The answer here is a solid deployment pipeline: each part of the upgrade is written with code, stored in source control and automated to run the same way regardless of who triggers it (e.g. GitLab Pipelines, Jenkins Pipelines).
The automated deployment pipeline takes away a main anxiety from the deployment operator: “will I remember everything I need to do?”. Additionally, using source control not only means the code can be reviewed, but also that the deployment process can be repeatedly tested and any change validated to prevent regressions.
Be ready for the unexpected
Unfortunately, it is impossible to guarantee failure will not happen, so the best we can do is be ready for it to recover quickly.
On top of automating the deployment process, it is very important to build enough visibility to understand what is happening while the upgrade is happening (and after).

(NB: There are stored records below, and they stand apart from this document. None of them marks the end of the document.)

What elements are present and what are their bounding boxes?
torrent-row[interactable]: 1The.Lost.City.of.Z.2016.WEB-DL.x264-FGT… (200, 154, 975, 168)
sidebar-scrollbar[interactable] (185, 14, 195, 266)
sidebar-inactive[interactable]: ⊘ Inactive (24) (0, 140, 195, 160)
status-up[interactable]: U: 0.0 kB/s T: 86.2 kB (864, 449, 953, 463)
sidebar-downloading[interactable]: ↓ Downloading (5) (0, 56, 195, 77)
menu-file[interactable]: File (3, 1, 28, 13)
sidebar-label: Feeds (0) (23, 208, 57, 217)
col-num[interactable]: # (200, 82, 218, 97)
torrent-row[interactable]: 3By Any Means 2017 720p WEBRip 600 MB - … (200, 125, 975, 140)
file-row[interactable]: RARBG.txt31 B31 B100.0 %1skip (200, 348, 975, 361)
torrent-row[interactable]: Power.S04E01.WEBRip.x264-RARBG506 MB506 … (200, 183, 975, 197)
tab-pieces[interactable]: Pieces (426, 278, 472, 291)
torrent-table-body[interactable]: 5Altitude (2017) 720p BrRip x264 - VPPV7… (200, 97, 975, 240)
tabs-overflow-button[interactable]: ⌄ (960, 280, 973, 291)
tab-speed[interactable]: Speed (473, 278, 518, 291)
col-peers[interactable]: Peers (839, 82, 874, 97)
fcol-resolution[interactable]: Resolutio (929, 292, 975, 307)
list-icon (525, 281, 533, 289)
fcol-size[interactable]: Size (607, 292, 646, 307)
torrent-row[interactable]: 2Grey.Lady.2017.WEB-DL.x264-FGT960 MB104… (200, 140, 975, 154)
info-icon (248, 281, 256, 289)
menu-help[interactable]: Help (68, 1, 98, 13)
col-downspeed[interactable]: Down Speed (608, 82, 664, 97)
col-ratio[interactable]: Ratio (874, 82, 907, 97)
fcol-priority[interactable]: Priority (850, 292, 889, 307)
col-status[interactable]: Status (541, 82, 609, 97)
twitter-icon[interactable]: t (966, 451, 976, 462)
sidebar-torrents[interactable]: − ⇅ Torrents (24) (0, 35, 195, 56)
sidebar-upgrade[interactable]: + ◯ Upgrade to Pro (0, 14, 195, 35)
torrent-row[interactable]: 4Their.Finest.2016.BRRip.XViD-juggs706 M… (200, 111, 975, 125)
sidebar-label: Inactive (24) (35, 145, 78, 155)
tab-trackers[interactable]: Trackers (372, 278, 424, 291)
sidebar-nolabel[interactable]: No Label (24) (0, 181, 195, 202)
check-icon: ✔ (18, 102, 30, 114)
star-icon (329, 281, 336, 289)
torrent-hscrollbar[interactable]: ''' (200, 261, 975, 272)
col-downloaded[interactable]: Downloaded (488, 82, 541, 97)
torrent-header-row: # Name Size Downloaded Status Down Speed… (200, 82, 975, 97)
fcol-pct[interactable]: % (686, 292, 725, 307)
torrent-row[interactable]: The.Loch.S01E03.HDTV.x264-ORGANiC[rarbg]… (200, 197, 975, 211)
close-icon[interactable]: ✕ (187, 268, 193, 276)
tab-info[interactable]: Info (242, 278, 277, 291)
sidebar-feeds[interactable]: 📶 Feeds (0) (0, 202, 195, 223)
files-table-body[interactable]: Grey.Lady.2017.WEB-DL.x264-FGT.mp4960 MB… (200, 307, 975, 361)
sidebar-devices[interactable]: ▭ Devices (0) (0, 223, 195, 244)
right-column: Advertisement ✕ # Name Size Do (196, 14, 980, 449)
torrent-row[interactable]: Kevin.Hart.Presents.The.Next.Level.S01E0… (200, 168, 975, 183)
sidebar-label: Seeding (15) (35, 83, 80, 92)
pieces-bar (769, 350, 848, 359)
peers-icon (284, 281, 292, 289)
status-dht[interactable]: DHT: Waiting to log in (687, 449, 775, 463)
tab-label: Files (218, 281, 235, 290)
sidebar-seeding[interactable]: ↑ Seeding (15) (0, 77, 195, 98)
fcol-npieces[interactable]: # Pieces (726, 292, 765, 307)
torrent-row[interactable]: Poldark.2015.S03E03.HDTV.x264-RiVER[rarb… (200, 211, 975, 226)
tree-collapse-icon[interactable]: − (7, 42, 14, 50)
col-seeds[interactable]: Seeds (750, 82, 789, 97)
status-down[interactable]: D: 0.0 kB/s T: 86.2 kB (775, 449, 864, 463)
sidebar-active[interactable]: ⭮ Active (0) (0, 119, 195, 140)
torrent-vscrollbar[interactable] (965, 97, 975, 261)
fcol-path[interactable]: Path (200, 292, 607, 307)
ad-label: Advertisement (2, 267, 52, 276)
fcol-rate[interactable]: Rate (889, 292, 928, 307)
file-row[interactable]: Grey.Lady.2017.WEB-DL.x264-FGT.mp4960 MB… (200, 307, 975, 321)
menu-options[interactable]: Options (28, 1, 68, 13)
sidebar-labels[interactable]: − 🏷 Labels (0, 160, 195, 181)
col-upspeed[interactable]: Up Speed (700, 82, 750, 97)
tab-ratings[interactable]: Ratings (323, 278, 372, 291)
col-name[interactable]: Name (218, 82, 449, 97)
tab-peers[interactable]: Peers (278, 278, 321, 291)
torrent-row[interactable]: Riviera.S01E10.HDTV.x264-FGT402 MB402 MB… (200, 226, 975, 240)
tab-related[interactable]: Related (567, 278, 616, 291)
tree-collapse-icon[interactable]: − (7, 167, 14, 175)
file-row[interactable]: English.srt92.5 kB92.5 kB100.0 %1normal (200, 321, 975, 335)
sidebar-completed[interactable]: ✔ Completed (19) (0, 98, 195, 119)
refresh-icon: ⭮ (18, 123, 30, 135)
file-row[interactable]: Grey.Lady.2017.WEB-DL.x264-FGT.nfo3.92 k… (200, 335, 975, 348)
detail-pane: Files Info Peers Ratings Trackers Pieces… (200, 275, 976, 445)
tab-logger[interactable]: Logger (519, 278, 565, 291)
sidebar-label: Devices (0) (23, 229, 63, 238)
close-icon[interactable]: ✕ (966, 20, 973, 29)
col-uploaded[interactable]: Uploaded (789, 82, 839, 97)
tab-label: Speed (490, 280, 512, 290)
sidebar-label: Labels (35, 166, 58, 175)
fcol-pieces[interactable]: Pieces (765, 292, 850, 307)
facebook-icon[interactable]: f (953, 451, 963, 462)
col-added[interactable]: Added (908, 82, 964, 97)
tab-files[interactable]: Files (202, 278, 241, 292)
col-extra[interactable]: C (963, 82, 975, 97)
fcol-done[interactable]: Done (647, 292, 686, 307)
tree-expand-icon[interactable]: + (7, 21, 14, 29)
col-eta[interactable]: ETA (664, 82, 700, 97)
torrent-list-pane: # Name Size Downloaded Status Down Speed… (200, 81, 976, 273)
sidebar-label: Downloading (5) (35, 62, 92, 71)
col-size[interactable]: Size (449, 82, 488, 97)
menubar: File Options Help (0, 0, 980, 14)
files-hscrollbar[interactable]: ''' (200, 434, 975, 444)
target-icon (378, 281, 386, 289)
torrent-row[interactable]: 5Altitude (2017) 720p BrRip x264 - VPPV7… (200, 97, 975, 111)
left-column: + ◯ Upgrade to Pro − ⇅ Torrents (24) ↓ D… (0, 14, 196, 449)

What can be useful is dedicated dashboards showing the progress of upgrades, with information such as:
- Breakdown of processes running in old vs new version
- Number and progress of long-running tasks awaiting completion
- Queue lengths for long-running tasks
- Health status of all processes
- Status of synthetic monitoring of core user journeys
This goes further than dashboards. Especially if something unexpected happens, it needs to be easy for individuals involved to have access to all the information the applications are exposing: metrics, logs, events, traces, etc.
In closing
Calling deployments to be zero-downtime is entirely something in the eyes of the user. Applications carrying the weight of architecture and technology decisions of 10 years ago don’t need to go through a re-write to achieve this.
Start by mapping what your downtime time-line looks like and you will be able to point out easy wins. Applying a few simple patterns should help reduce the impact of deployments bit by bit, while consolidating the risky parts of it (with automation and observability), getting closer to upgrading your applications during working hours without anybody noticing.